LogGPT
Last updated
Copyright Continuum Labs - 2023
This December 2023 paper is a framework for detecting anomalies in log data using a Generative Pre-trained Transformer (GPT) model.
In this stage, a GPT-2 model is trained on a corpus of normal log sequences to learn the underlying patterns and structure of normal system behaviour.
The objective is to train the model to predict the next log key in a sequence given the preceding log keys.
Formally, given a sequence of log keys S1:T, the model is trained to maximise the conditional probability p(kt+1 | S1:t) for each position t.
This allows the model to learn the normal patterns and dependencies between log keys in normal sequences.
After pre-training, the GPT-2 model can generate the rest of a log sequence given an initial subsequence.
The pre-trained GPT-2 model is then fine-tuned using a reinforcement learning approach to enhance its anomaly detection capabilities.
A set of prompts, which are partial log sequences, are fed into the model. The model generates the following log sequences based on these prompts step-by-step.
A novel reward function called the Top-K metric is used to provide feedback and fine-tune the model.

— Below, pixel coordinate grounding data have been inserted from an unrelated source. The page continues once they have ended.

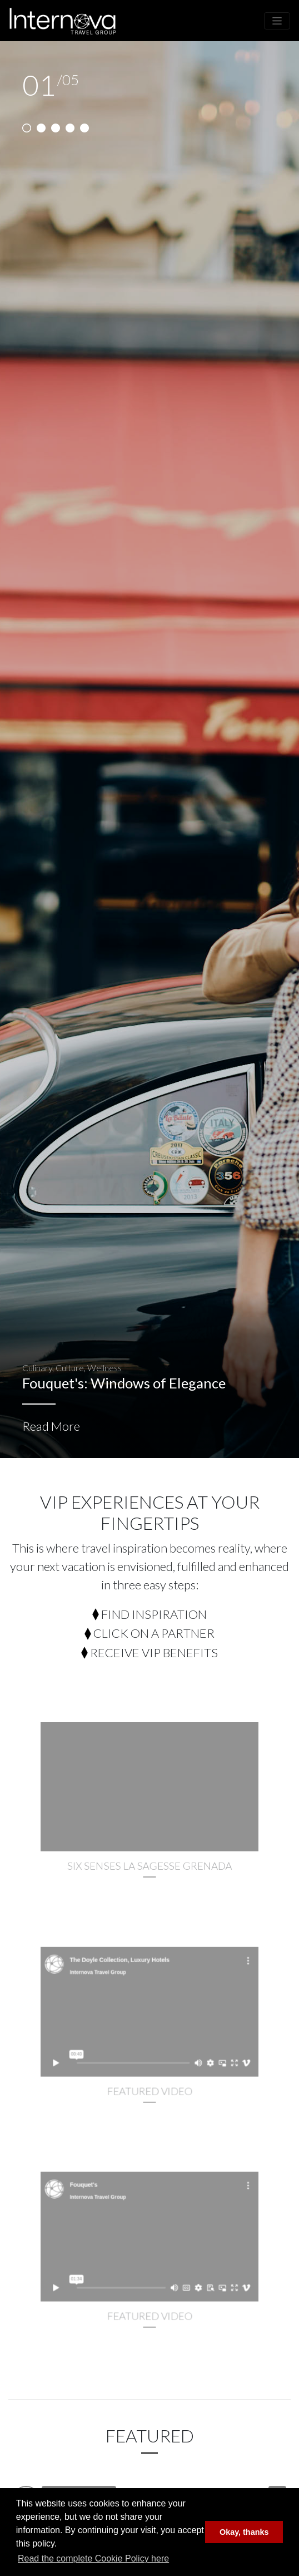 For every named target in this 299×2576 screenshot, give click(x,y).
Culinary (37, 1367)
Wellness (104, 1367)
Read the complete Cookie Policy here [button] (93, 2558)
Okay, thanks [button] (244, 2532)
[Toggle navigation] (277, 20)
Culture (70, 1367) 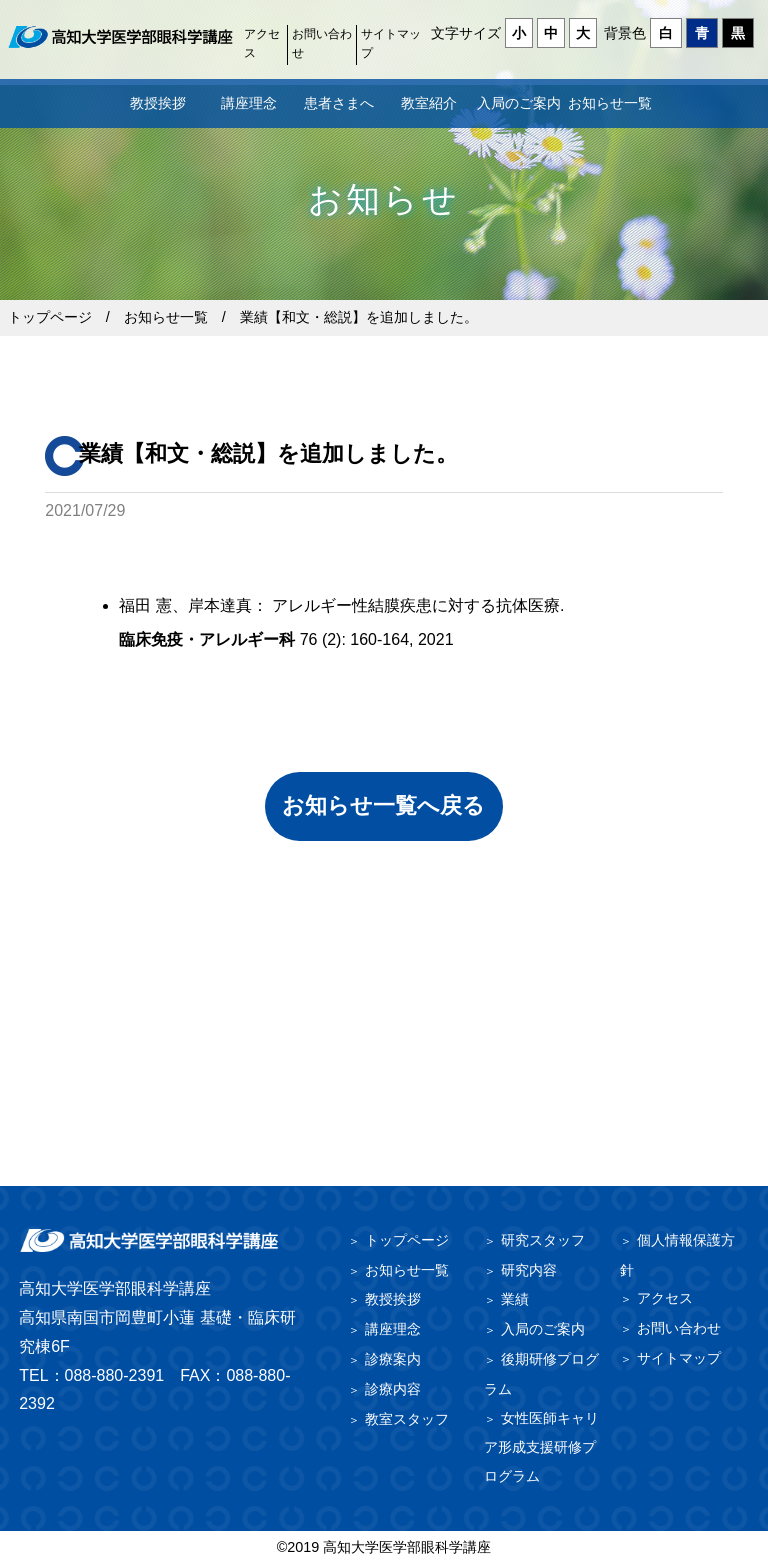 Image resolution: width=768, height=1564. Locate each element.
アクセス (262, 43)
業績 (515, 1299)
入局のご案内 (519, 103)
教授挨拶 (158, 103)
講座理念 (249, 103)
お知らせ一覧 (610, 103)
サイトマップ (391, 43)
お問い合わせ (322, 43)
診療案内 (393, 1359)
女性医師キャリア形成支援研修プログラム (541, 1447)
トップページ (50, 317)
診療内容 (393, 1389)
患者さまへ (339, 103)
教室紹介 (429, 103)
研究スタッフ (543, 1240)
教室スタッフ (407, 1419)
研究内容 (529, 1270)
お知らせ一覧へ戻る (383, 805) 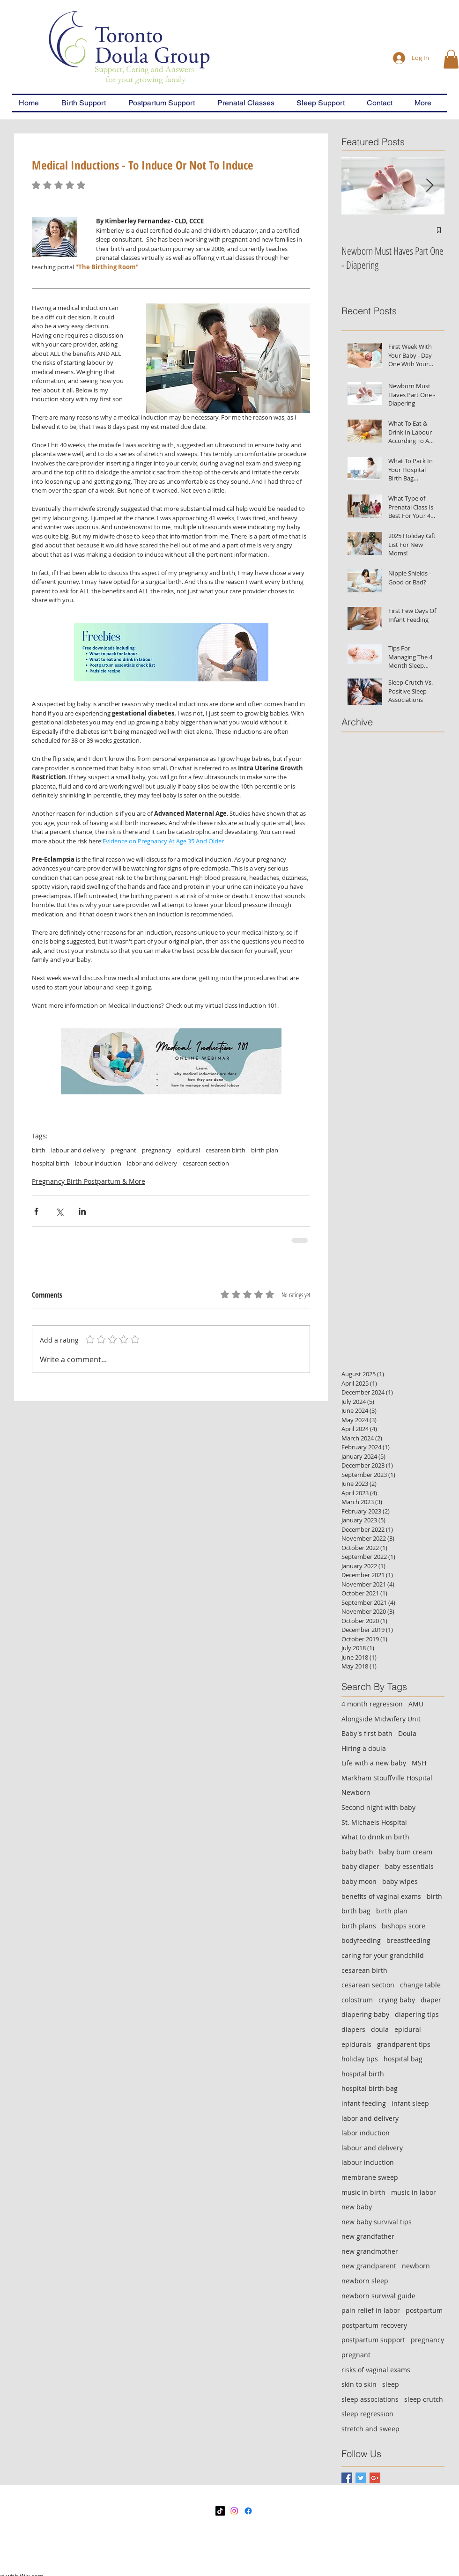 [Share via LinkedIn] (82, 1211)
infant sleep (410, 2103)
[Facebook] (248, 2511)
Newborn (355, 1792)
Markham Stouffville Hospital (386, 1777)
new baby (356, 2206)
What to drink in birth (375, 1836)
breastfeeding (408, 1940)
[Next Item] (429, 185)
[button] (451, 59)
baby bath (357, 1851)
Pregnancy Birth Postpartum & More (88, 1181)
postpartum (424, 2310)
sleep (390, 2384)
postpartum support (373, 2339)
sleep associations (370, 2399)
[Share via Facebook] (36, 1211)
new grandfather (367, 2236)
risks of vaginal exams (375, 2369)
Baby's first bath (366, 1733)
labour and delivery (78, 1150)
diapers (353, 2029)
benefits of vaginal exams (381, 1896)
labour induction (98, 1163)
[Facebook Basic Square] (346, 2478)
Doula (407, 1733)
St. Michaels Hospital (374, 1822)
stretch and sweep (370, 2428)
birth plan (264, 1150)
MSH (419, 1762)
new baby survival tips (376, 2221)
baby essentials (409, 1866)
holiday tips (359, 2058)
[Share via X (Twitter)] (59, 1211)
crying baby (396, 1999)
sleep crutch (423, 2399)
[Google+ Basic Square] (375, 2478)
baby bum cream (405, 1851)
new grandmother (369, 2251)
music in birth (363, 2192)
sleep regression (367, 2413)
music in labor (413, 2192)
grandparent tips (403, 2044)
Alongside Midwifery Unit (381, 1718)
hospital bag (403, 2058)
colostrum (357, 1999)
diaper (431, 1999)
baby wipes (400, 1881)
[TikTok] (220, 2511)
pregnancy (156, 1150)
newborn (416, 2265)
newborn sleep (364, 2280)
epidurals (356, 2044)
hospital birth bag (369, 2088)
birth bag (355, 1910)
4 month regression (372, 1703)
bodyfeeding (361, 1940)
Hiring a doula (363, 1748)
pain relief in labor (370, 2310)
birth (38, 1150)
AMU (415, 1703)
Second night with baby (378, 1807)
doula (380, 2029)
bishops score (403, 1925)
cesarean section (206, 1163)
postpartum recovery (374, 2325)
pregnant (123, 1150)
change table (420, 1984)
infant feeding (363, 2103)
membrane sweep (369, 2177)
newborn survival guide (378, 2295)
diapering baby (365, 2014)
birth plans (358, 1925)
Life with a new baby (373, 1762)
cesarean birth (225, 1150)
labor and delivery (152, 1163)
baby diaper (360, 1866)
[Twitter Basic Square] (360, 2478)
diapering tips (417, 2014)
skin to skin (359, 2384)
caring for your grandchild (382, 1955)
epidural (188, 1150)
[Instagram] (234, 2511)
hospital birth (50, 1163)
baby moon (359, 1881)
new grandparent (368, 2265)
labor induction (365, 2132) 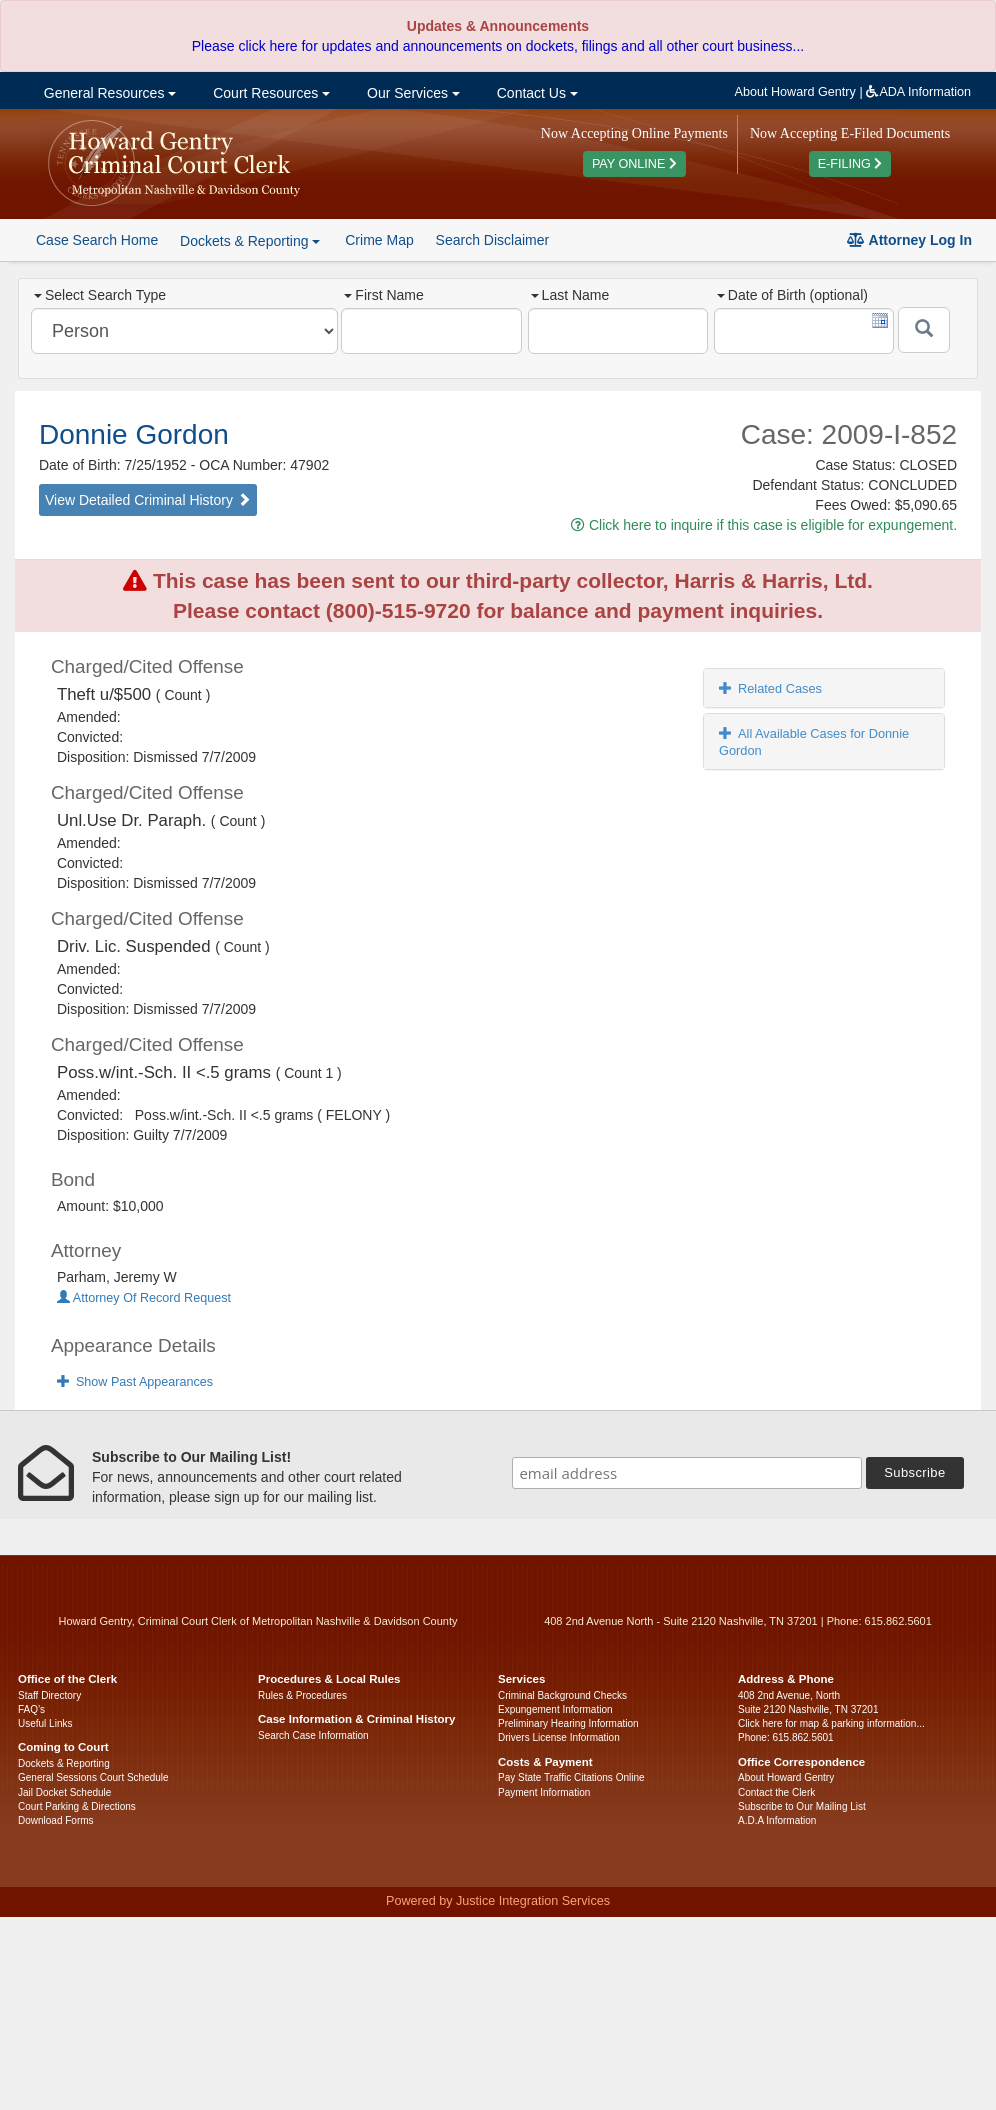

At each step, if the actual next log key is within the Top-K keys predicted by the model, it receives a reward of +1, otherwise it receives -1.
This reward encourages the model to rank the actual log key in the Top-K predictions for normal sequences.
Proximal Policy Optimization (PPO) is used to update the policy (GPT-2 model) based on this reward to maximize expected reward.
Fine-tuning with this Top-K reward metric helps bridge the gap between the language modeling objective in pre-training and the anomaly detection goal.
For anomaly detection, the fine-tuned LogGPT model predicts the next log key given a sequence. If the actual next log key is not in the Top-K keys predicted by the model, the sequence is flagged as anomalous.
The key ideas are:
Using the powerful GPT-2 architecture to model log sequences and their dependencies
Pre-training to learn normal log patterns via a language modeling objective
Fine-tuning the model with a novel Top-K reward using reinforcement learning to tailor it for anomaly detection
The experiments evaluated LogGPT against various baseline methods, including traditional machine learning models like PCA, iForest, OCSVM, and LogCluster, as well as deep learning models such as DeepLog, LogAnomaly, OC4Seq, LogBERT, and CAT.
The evaluation was conducted on three log datasets: HDFS, BGL, and Thunderbird.
The results show that LogGPT significantly outperformed all the baselines across the three datasets, achieving the highest F1-scores.
An ablation study also demonstrated that the reinforcement learning component contributes significantly to LogGPT's performance.
The impact of the Top-K ratio and training data size on LogGPT's performance was analysed.
Overall, the experimental results were very positive, showing that:
LogGPT consistently achieves state-of-the-art performance on log anomaly detection tasks compared to a range of baselines
The reinforcement learning fine-tuning with the Top-K reward metric provides significant performance gains
LogGPT is robust across different dataset sizes and characteristics
Performance improves with more training data
In summary, the extensive experiments validate the effectiveness of the LogGPT approach for log anomaly detection, with the model outperforming existing methods by significant margins on multiple datasets.
The results strongly support the key innovations in LogGPT's architecture and training methodology.